■ How to complete this task ■
In the copy of these records, include no pictures and change nothing else.

[Data entries]
○ ○ ○ ○

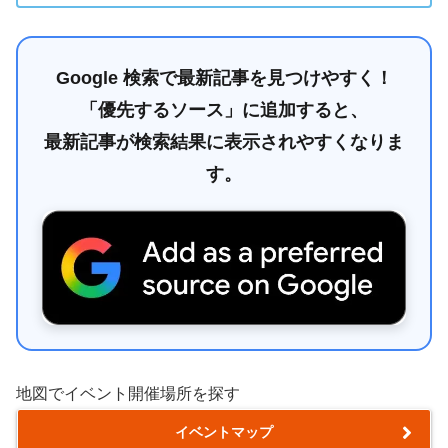
Google 検索で最新記事を見つけやすく！
「優先するソース」に追加すると、
最新記事が検索結果に表示されやすくなりま
す。
地図でイベント開催場所を探す
イベントマップ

○ ○ ○ ○

■ Written answer ■
Google 検索で最新記事を見つけやすく！
「優先するソース」に追加すると、
最新記事が検索結果に表示されやすくなりま
す。
地図でイベント開催場所を探す
イベントマップ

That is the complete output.